Sunitinib also inhibits CD117 (c-KIT),[13] the receptor tyrosine kinase that (when improperly activated by mutation) drives the majority of gastrointestinal stromal cell tumors.[14] It has been recommended as a second-line therapy for patients whose tumors develop mutations in c-KIT that make them resistant to imatinib, or who the cannot tolerate the drug.[15][16]

In addition, sunitinib binds other receptors.[2] These include:

The fact that sunitinib targets many different receptors, leads to many of its side effects such as the classic hand-foot syndrome, stomatitis, and other dermatologic toxicities.


The drug was discovered at SUGEN, a biotechnology company which pioneered protein kinase inhibitors. It was the third in a series of compounds including SU5416 and SU6668. The concept was of an ATP mimic that would compete with ATP for binding to the catalytic site of receptor tyrosine kinases. This concept led to the invention of many small-molecule tyrosine kinase inhibitors, including Gleevec, Sutent, Tarceva and many others. [citation needed]

Side effects[edit]

Sunitinib adverse events are considered somewhat manageable and the incidence of serious adverse events low.[5][9]

The most common adverse events associated with sunitinib therapy are fatigue, diarrhea, nausea, anorexia, hypertension, a yellow skin discoloration, hand-foot skin reaction, and stomatitis.[17] In the placebo-controlled Phase III GIST study, adverse events which occurred more often with sunitinib than placebo included diarrhea, anorexia, skin discoloration, mucositis/stomatitis, asthenia, altered taste, and constipation.[2][5]

Serious (grade 3 or 4) adverse events occur in ≤10% of patients and include hypertension, fatigue, asthenia, diarrhea, and chemotherapy-induced acral erythema. Lab abnormalities associated with sunitinib therapy include lipase, amylase, neutrophils, lymphocytes, and platelets. Hypothyroidism and reversible erythrocytosis have also been associated with sunitinib.[2][18]

A study done at MD Anderson Cancer Center compared the outcomes of metastatic renal cell cancer patients who received sunitinib on the standard schedule (50 mg/4 weeks on 2 weeks off) with those who received sunitinib with more frequent and short drug holidays (alternative schedule). It was seen that the overall survival, progression free survival and drug adherence were significantly higher in the patients who received Sunitinib on the alternative schedule. Patients also had a better tolerance and lower severity of adverse events which frequently lead to discontinuation of treatment of metastatic renal cell cancer patients.[19]


Epigallocatechin-3-gallate, a major constituent of green tea, may reduce the bioavailability of sunitinib when they are taken together.[20]

Society and culture[edit]


Sunitinib is marketed by Pfizer as Sutent, and was subject to patents and market exclusivity as a new chemical entity until 15 February 2021.[21][22] Sutent has been cited in financial news as a potential revenue source to replace royalties lost from Lipitor following the expiration of the latter drug's patent expiration in November 2011.[23][24] Sutent is one of the most expensive drugs widely marketed.[citation needed] Doctors and editorials have criticized the high cost for a drug that does not cure cancer, but only prolongs life.
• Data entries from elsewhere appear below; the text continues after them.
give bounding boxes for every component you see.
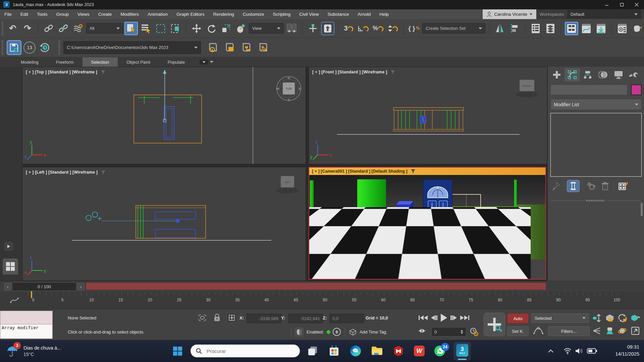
battery-icon[interactable] (586, 347, 598, 355)
selection-lock-toggle-icon[interactable] (213, 313, 221, 322)
z-coord-field[interactable]: 0,0 (329, 314, 364, 323)
edge-browser-icon[interactable] (348, 344, 363, 358)
menu-scripting[interactable]: Scripting (269, 9, 295, 19)
spinner-snap-toggle-icon[interactable] (386, 22, 400, 35)
ribbon-tab-freeform[interactable]: Freeform (47, 57, 83, 67)
save-file-button[interactable] (7, 40, 21, 55)
orbit-arrows-icon[interactable] (617, 313, 628, 323)
select-by-name-icon[interactable] (139, 22, 153, 35)
viewcube-front[interactable]: FRONT (514, 77, 540, 98)
frame-stepper[interactable] (419, 329, 425, 333)
render-setup-icon[interactable] (615, 22, 629, 35)
menu-group[interactable]: Group (52, 9, 73, 19)
undo-icon[interactable]: ↶ (6, 22, 19, 35)
named-selection-sets-dropdown[interactable]: Create Selection Set (422, 23, 485, 34)
tray-clock[interactable]: 09:31 14/11/2025 (600, 344, 639, 358)
viewport-layout-tabs-button[interactable] (3, 258, 18, 275)
ribbon-tab-populate[interactable]: Populate (159, 57, 194, 67)
ribbon-minimize-dropdown[interactable] (200, 60, 213, 65)
close-button[interactable] (629, 0, 644, 9)
go-to-end-button[interactable] (460, 315, 469, 320)
key-filters-button[interactable]: Filters... (548, 326, 590, 336)
auto-key-button[interactable]: Auto (507, 313, 529, 323)
hierarchy-tab[interactable] (580, 68, 595, 81)
menu-edit[interactable]: Edit (16, 9, 33, 19)
absolute-offset-mode-icon[interactable] (227, 313, 237, 323)
viewport-front-label[interactable]: [ + ] [Front ] [Standard ] [Wireframe ] (312, 70, 395, 74)
keyboard-shortcut-override-toggle[interactable] (321, 22, 334, 35)
viewport-camera[interactable]: [ + ] [Camera001 ] [Standard ] [Default … (309, 167, 546, 280)
orbit-camera-icon[interactable] (617, 326, 628, 336)
isolate-selection-toggle-icon[interactable] (197, 313, 207, 322)
next-frame-button[interactable] (450, 315, 457, 320)
go-to-start-button[interactable] (419, 315, 428, 320)
autobackup-time-icon[interactable] (38, 41, 52, 55)
angle-snap-toggle-icon[interactable] (357, 22, 370, 35)
ribbon-tab-selection[interactable]: Selection (83, 57, 118, 67)
new-scene-icon[interactable] (222, 40, 237, 55)
panel-splitter[interactable] (551, 199, 641, 202)
panel-scrollbar[interactable] (641, 203, 643, 216)
snaps-toggle-icon[interactable]: 3 (342, 22, 356, 35)
viewcube-top[interactable]: TOP N E S W (275, 74, 303, 103)
time-slider-handle[interactable]: 0 / 100 (12, 282, 76, 291)
select-and-rotate-icon[interactable] (205, 22, 218, 35)
zoom-extents-all-icon[interactable] (604, 313, 615, 323)
maxscript-shield-icon[interactable] (294, 327, 304, 337)
make-unique-icon[interactable] (585, 180, 597, 192)
add-time-tag-label[interactable]: Add Time Tag (360, 329, 386, 335)
menu-help[interactable]: Help (375, 9, 393, 19)
3dsmax-taskbar-icon[interactable]: 3 MAX (453, 342, 471, 361)
minimize-button[interactable] (599, 0, 614, 9)
select-and-move-icon[interactable] (190, 22, 203, 35)
maximize-button[interactable] (614, 0, 629, 9)
autobackup-badge[interactable]: 13 (23, 42, 36, 54)
task-view-button[interactable] (306, 344, 320, 358)
search-input[interactable] (206, 348, 288, 354)
zoom-extents-selected-icon[interactable] (630, 313, 641, 323)
reference-coordinate-dropdown[interactable]: View (249, 23, 284, 34)
select-object-button[interactable] (124, 22, 138, 35)
start-button[interactable] (170, 344, 184, 358)
curve-editor-icon[interactable] (580, 22, 593, 35)
ribbon-tab-object-paint[interactable]: Object Paint (118, 57, 159, 67)
pin-stack-icon[interactable] (551, 180, 561, 192)
modifier-stack-list[interactable] (550, 113, 642, 177)
menu-customize[interactable]: Customize (238, 9, 269, 19)
menu-graph-editors[interactable]: Graph Editors (172, 9, 209, 19)
viewport-top[interactable]: y x z TOP N E S W [ + ] [Top ] [Standar (22, 67, 306, 164)
utilities-tab[interactable] (626, 68, 642, 81)
menu-file[interactable]: File (0, 9, 16, 19)
object-name-field[interactable] (550, 84, 628, 95)
wps-office-icon[interactable]: W (412, 344, 426, 358)
rectangular-selection-region-icon[interactable] (154, 22, 167, 35)
project-settings-icon[interactable] (206, 40, 220, 55)
time-slider-track[interactable] (86, 283, 546, 290)
window-crossing-toggle-icon[interactable] (169, 22, 182, 35)
ribbon-tab-modeling[interactable]: Modeling (12, 57, 47, 67)
x-coord-field[interactable]: -3338,589 (247, 314, 281, 323)
remove-modifier-icon[interactable] (599, 180, 611, 192)
scene-hierarchy-icon[interactable] (239, 40, 254, 55)
expand-toolbar-button[interactable] (5, 242, 13, 250)
dolly-camera-icon[interactable] (592, 313, 602, 323)
maxscript-mini-listener[interactable]: Array modifier (0, 311, 53, 339)
weather-widget[interactable]: 3 Dias de chuva à... 15°C (5, 342, 61, 360)
menu-rendering[interactable]: Rendering (209, 9, 238, 19)
viewport-left-label[interactable]: [ + ] [Left ] [Standard ] [Wireframe ] (26, 170, 106, 175)
quick-access-drag-handle[interactable] (2, 41, 3, 55)
modify-tab[interactable] (565, 68, 580, 81)
path-toolbar-drag-handle[interactable] (58, 41, 60, 55)
mirror-icon[interactable] (493, 22, 506, 35)
default-in-out-tangent-icon[interactable] (531, 326, 545, 336)
viewport-top-label[interactable]: [ + ] [Top ] [Standard ] [Wireframe ] (26, 70, 105, 74)
menu-views[interactable]: Views (73, 9, 94, 19)
viewport-filter-icon[interactable] (411, 169, 416, 174)
time-configuration-button[interactable] (469, 327, 479, 337)
file-explorer-icon[interactable] (370, 344, 384, 358)
selection-filter-dropdown[interactable]: All (86, 23, 123, 34)
bind-to-space-warp-icon[interactable] (71, 22, 85, 35)
time-slider-prev-button[interactable]: ‹ (4, 283, 11, 290)
object-color-swatch[interactable] (631, 84, 642, 95)
signed-in-user-menu[interactable]: Carolina Vicente (483, 9, 536, 19)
In the U.S., many insurance companies[which?] have refused to pay for all or part of the costs of Sutent. Because it is an oral therapy, the copay associated with this therapy can be very substantial. If a patient's secondary insurance does not cover this, the cost burden to the patient can be extreme. Particularly challenging is the Medicare Part D coverage gap. Patients have to spend thousands of dollars out-of-pocket during the gap in coverage. If this is done at the end of a calendar year, it has to be paid again at the beginning of the next calendar year, which may be burdensome financially.


In the UK, NICE refused (late 2008) to recommend sunitinib for late-stage renal cancer (kidney cancer) due to the high cost per QALY, estimated by NICE at £72,000/QALY and by Pfizer at £29,000/QALY.[25][26] This was overturned in February 2009 after pricing changes and public responses.[27] Therefore, sunitinib is recommended as a first-line treatment option for people with advanced and/or metastatic renal cell carcinoma who are suitable for immunotherapy and have an ECOG performance status of 0 or 1 (i.e. completely ambulatory).[28]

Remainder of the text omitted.